--- START ---
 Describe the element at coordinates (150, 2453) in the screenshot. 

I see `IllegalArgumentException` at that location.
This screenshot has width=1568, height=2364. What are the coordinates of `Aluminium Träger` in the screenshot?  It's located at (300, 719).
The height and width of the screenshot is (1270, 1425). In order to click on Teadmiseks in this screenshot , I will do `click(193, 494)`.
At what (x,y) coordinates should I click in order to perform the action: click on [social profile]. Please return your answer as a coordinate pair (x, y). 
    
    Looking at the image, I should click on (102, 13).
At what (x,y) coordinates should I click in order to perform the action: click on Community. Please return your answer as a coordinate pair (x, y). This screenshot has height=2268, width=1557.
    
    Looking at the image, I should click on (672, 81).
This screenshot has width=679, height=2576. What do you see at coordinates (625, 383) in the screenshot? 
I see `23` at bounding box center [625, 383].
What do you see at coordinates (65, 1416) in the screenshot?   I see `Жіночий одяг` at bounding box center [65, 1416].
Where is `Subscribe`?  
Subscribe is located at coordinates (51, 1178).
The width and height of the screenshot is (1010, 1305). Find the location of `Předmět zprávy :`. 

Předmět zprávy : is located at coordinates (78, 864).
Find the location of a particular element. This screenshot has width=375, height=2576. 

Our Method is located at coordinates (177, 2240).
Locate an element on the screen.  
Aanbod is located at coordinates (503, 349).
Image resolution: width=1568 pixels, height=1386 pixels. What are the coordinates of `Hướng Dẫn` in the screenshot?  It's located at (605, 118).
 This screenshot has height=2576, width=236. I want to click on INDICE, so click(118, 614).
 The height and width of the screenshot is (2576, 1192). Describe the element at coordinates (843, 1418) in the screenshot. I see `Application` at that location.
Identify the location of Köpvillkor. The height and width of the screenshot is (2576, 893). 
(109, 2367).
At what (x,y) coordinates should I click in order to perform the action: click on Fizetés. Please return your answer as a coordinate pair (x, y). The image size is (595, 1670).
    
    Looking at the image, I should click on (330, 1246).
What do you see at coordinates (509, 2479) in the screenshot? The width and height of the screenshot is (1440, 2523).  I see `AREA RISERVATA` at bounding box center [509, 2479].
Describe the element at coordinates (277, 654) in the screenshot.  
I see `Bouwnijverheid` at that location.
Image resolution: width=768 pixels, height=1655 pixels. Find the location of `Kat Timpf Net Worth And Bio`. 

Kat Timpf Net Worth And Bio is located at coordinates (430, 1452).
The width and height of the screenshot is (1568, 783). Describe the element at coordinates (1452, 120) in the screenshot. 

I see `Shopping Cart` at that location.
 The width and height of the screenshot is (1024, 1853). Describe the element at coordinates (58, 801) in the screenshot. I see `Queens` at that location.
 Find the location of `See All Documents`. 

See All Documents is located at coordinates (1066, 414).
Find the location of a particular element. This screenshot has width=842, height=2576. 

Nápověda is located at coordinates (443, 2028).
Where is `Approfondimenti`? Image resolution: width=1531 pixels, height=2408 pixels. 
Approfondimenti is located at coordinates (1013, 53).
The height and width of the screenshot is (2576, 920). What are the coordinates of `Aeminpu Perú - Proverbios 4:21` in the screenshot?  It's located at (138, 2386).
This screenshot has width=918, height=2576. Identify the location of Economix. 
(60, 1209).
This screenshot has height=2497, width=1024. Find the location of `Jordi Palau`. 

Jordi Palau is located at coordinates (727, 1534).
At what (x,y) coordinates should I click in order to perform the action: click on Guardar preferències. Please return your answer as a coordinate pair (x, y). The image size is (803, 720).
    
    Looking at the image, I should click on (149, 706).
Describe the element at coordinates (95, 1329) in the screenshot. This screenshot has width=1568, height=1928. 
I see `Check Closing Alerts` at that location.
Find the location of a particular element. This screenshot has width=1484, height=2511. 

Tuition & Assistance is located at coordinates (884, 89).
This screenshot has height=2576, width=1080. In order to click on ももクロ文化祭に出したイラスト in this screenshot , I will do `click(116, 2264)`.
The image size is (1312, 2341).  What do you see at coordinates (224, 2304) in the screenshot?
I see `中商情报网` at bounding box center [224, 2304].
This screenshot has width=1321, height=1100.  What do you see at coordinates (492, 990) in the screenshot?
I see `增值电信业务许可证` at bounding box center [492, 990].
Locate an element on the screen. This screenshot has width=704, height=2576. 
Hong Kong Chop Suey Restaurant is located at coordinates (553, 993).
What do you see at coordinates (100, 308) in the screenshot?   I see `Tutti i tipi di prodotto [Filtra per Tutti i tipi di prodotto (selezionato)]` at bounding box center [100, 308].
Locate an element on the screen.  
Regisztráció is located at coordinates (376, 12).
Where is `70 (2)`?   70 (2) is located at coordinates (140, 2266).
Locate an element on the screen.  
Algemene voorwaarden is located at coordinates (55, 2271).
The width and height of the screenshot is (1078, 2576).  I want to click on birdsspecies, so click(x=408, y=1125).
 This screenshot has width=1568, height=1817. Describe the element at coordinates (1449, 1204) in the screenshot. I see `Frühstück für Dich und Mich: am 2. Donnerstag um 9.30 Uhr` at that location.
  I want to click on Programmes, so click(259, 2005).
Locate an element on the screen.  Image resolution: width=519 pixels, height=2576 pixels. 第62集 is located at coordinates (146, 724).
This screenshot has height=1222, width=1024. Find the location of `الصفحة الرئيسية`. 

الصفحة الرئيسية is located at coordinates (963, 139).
--- END ---
### REQUIRED WORK
Word for word, transcribe each record.

### OUTPUT FOR THIS TASK
 Describe the element at coordinates (150, 2453) in the screenshot. 

I see `IllegalArgumentException` at that location.
This screenshot has width=1568, height=2364. What are the coordinates of `Aluminium Träger` in the screenshot?  It's located at (300, 719).
The height and width of the screenshot is (1270, 1425). In order to click on Teadmiseks in this screenshot , I will do `click(193, 494)`.
At what (x,y) coordinates should I click in order to perform the action: click on [social profile]. Please return your answer as a coordinate pair (x, y). 
    
    Looking at the image, I should click on (102, 13).
At what (x,y) coordinates should I click in order to perform the action: click on Community. Please return your answer as a coordinate pair (x, y). This screenshot has height=2268, width=1557.
    
    Looking at the image, I should click on (672, 81).
This screenshot has width=679, height=2576. What do you see at coordinates (625, 383) in the screenshot? 
I see `23` at bounding box center [625, 383].
What do you see at coordinates (65, 1416) in the screenshot?   I see `Жіночий одяг` at bounding box center [65, 1416].
Where is `Subscribe`?  
Subscribe is located at coordinates (51, 1178).
The width and height of the screenshot is (1010, 1305). Find the location of `Předmět zprávy :`. 

Předmět zprávy : is located at coordinates (78, 864).
Find the location of a particular element. This screenshot has width=375, height=2576. 

Our Method is located at coordinates (177, 2240).
Locate an element on the screen.  
Aanbod is located at coordinates (503, 349).
Image resolution: width=1568 pixels, height=1386 pixels. What are the coordinates of `Hướng Dẫn` in the screenshot?  It's located at (605, 118).
 This screenshot has height=2576, width=236. I want to click on INDICE, so click(118, 614).
 The height and width of the screenshot is (2576, 1192). Describe the element at coordinates (843, 1418) in the screenshot. I see `Application` at that location.
Identify the location of Köpvillkor. The height and width of the screenshot is (2576, 893). 
(109, 2367).
At what (x,y) coordinates should I click in order to perform the action: click on Fizetés. Please return your answer as a coordinate pair (x, y). The image size is (595, 1670).
    
    Looking at the image, I should click on (330, 1246).
What do you see at coordinates (509, 2479) in the screenshot? The width and height of the screenshot is (1440, 2523).  I see `AREA RISERVATA` at bounding box center [509, 2479].
Describe the element at coordinates (277, 654) in the screenshot.  
I see `Bouwnijverheid` at that location.
Image resolution: width=768 pixels, height=1655 pixels. Find the location of `Kat Timpf Net Worth And Bio`. 

Kat Timpf Net Worth And Bio is located at coordinates (430, 1452).
The width and height of the screenshot is (1568, 783). Describe the element at coordinates (1452, 120) in the screenshot. 

I see `Shopping Cart` at that location.
 The width and height of the screenshot is (1024, 1853). Describe the element at coordinates (58, 801) in the screenshot. I see `Queens` at that location.
 Find the location of `See All Documents`. 

See All Documents is located at coordinates (1066, 414).
Find the location of a particular element. This screenshot has width=842, height=2576. 

Nápověda is located at coordinates (443, 2028).
Where is `Approfondimenti`? Image resolution: width=1531 pixels, height=2408 pixels. 
Approfondimenti is located at coordinates (1013, 53).
The height and width of the screenshot is (2576, 920). What are the coordinates of `Aeminpu Perú - Proverbios 4:21` in the screenshot?  It's located at (138, 2386).
This screenshot has width=918, height=2576. Identify the location of Economix. 
(60, 1209).
This screenshot has height=2497, width=1024. Find the location of `Jordi Palau`. 

Jordi Palau is located at coordinates (727, 1534).
At what (x,y) coordinates should I click in order to perform the action: click on Guardar preferències. Please return your answer as a coordinate pair (x, y). The image size is (803, 720).
    
    Looking at the image, I should click on (149, 706).
Describe the element at coordinates (95, 1329) in the screenshot. This screenshot has width=1568, height=1928. 
I see `Check Closing Alerts` at that location.
Find the location of a particular element. This screenshot has width=1484, height=2511. 

Tuition & Assistance is located at coordinates (884, 89).
This screenshot has height=2576, width=1080. In order to click on ももクロ文化祭に出したイラスト in this screenshot , I will do `click(116, 2264)`.
The image size is (1312, 2341).  What do you see at coordinates (224, 2304) in the screenshot?
I see `中商情报网` at bounding box center [224, 2304].
This screenshot has width=1321, height=1100.  What do you see at coordinates (492, 990) in the screenshot?
I see `增值电信业务许可证` at bounding box center [492, 990].
Locate an element on the screen. This screenshot has width=704, height=2576. 
Hong Kong Chop Suey Restaurant is located at coordinates (553, 993).
What do you see at coordinates (100, 308) in the screenshot?   I see `Tutti i tipi di prodotto [Filtra per Tutti i tipi di prodotto (selezionato)]` at bounding box center [100, 308].
Locate an element on the screen.  
Regisztráció is located at coordinates (376, 12).
Where is `70 (2)`?   70 (2) is located at coordinates (140, 2266).
Locate an element on the screen.  
Algemene voorwaarden is located at coordinates (55, 2271).
The width and height of the screenshot is (1078, 2576).  I want to click on birdsspecies, so click(x=408, y=1125).
 This screenshot has width=1568, height=1817. Describe the element at coordinates (1449, 1204) in the screenshot. I see `Frühstück für Dich und Mich: am 2. Donnerstag um 9.30 Uhr` at that location.
  I want to click on Programmes, so click(259, 2005).
Locate an element on the screen.  Image resolution: width=519 pixels, height=2576 pixels. 第62集 is located at coordinates (146, 724).
This screenshot has height=1222, width=1024. Find the location of `الصفحة الرئيسية`. 

الصفحة الرئيسية is located at coordinates (963, 139).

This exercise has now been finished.